## Task requirements
Reproduce the records below in full and without edits, omitting images.

## Source records
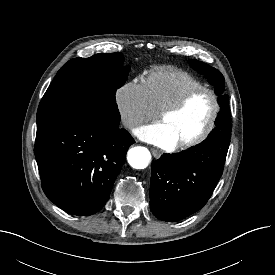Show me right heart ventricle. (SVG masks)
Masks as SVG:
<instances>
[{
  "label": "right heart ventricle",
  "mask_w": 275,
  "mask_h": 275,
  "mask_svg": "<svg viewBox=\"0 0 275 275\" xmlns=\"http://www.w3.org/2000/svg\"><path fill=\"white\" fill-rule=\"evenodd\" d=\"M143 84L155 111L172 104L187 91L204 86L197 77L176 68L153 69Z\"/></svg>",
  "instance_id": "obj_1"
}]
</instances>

## Written response
Show me right heart ventricle. (SVG masks)
Masks as SVG:
<instances>
[{
  "label": "right heart ventricle",
  "mask_w": 275,
  "mask_h": 275,
  "mask_svg": "<svg viewBox=\"0 0 275 275\" xmlns=\"http://www.w3.org/2000/svg\"><path fill=\"white\" fill-rule=\"evenodd\" d=\"M143 84L155 111L172 104L187 91L204 86L197 77L176 68L153 69Z\"/></svg>",
  "instance_id": "obj_1"
}]
</instances>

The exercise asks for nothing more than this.